Nail Me To A Cross But I’m Moving Nico Hoerner To 2nd Base
I don't want to make a big deal out of this but the same time I need to circle back and make a big deal out of my biggest take going into next year. BY FAR the most frequently asked question is along the lines of what the Cubs do to get back in contention. What is Jed thinking. Where does the improvement come from?
In my mind, you need to find 5500 plate appearances. Each position puts up about 600-650 and you need at least a dozen guys to get there over an entire season. In that regard, take immense comfort that the Cubs have about 1800 of those PA's locked up from next year in Ian Happ, Seiya Suzuki and Nico Hoerner.
Next step is adding high impact talent to the roster. A quick glance at the offseason's unrestricted free agent class says there's 4 shortstops and an outfielder at the top of the market. There's a handful of guys in the next wave, but we're talking bonafide high impact talent: Trea Turner, Carlos Correa, Xander Bogaerts, Dansby Swanson and Aaron Judge. And even writing that out, I think there's a gap between Swanson and the rest.
So if you're the Cubs and want to go down the path of adding one of these guys, the question is Where Do They Fit? Judge is such a preposterous consideration I won't entertain it past mentioning his name.
But the shortstops? Carlos Correa and Trea Turner are not moving off position. Would Xander? Maybe the most likely of the 3, but he's hitting free agency as a shortstop and wants to get paid like a SS. Come play 3rd for the Cubs would probably lose in free agency. Just a hunch, but the bigger picture is that the Cubs' clearest option forward with unrestricted free agents is at SS.
The logic follows pretty simply then. Nico Hoerner can easily move to the other side of 2nd base.
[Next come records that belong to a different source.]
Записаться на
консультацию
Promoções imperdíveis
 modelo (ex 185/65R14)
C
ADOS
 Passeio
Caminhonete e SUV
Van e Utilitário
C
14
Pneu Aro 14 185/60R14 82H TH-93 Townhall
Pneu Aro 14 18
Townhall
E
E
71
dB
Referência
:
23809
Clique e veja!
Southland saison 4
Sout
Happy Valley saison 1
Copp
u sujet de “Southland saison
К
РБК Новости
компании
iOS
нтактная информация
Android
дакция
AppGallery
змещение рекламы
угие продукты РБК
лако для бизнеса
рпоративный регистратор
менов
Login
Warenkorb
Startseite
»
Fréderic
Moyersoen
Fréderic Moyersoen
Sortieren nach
You now have a top-5 shortstop and a top-3 2nd baseman in the NL. You've drastically improved the roster by adding some of the best 650 plate appearances available.
I'm not writing off a position change for a free agent if the Cubs are able to land it. And people clamoring for Nico's defense are acting like he's not going to play every day up the middle? For additional consideration - defensive metrics are strongly influenced by the number and quality of chances available to a fielder in the first place. That's a different blog but if that resonates, think deeply on it.
For everyone else, take a deep breath. I'm not saying Nico Hoerner is anything other than an All Star caliber 2nd baseman, and a productive every day shortstop. But that's not the question at hand. The question is what the Cubs can do to get better, which just so happens to bring me to the middle infield. And that's solely & exclusively due to the unrestricted free agent market. Put every constraint in the same box and this is where my brain takes me. Why not target one of the best middle infields in baseball? Sure seems like a good place to start based on everything we know.
I don't know if that makes me a bad guy to the extent some Cubs' fans have made it seem. Quite honestly I just want to see a team that can win 90+ games and compete against the best. Right now that means making some changes to the roster that's currently 20 games back of 1st place as we head into September.
It remains to be seen what changes are available for a number of reasons. There's options and injuries and trades and a bunch of shit that will ultimately set the table for what players the Cubs can add. So by no means is this the only path forward. But it's definitely a path forward and one that makes a lot of sense to me based on everything I've learned about this game. If that makes me a moron then so be it. But chances are you don't know shit either and in that spirit, we're in the same boat. Just a couple guys trying to make sense of something that means so much yet yields so little happiness.
On the bright side it gives me something to do. And that's nice.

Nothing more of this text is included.